(Stored data entries)
Content starts
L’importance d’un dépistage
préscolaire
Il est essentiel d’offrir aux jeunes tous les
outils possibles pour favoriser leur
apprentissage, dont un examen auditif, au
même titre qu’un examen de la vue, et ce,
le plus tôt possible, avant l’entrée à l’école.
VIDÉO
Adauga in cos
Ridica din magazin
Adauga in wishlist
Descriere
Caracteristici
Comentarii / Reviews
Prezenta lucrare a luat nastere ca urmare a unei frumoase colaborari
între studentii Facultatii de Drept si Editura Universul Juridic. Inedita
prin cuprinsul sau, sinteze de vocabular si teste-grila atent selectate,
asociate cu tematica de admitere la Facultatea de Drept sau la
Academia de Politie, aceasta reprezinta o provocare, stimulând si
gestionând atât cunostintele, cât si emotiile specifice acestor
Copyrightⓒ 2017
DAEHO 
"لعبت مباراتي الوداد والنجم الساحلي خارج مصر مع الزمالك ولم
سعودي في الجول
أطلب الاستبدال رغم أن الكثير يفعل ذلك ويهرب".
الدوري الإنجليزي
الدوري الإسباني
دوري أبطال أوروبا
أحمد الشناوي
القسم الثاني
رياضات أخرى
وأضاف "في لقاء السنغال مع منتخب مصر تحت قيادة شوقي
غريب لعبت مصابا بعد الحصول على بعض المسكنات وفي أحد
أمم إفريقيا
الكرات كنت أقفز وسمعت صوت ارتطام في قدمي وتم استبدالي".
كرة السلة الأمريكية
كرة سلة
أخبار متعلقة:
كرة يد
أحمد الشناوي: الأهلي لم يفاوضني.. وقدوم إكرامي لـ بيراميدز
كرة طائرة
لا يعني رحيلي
Content ends
[Work instruction]: When a line among the entries contains "لعبت", pull that line out.

[Response area]:
"لعبت مباراتي الوداد والنجم الساحلي خارج مصر مع الزمالك ولم
غريب لعبت مصابا بعد الحصول على بعض المسكنات وفي أحد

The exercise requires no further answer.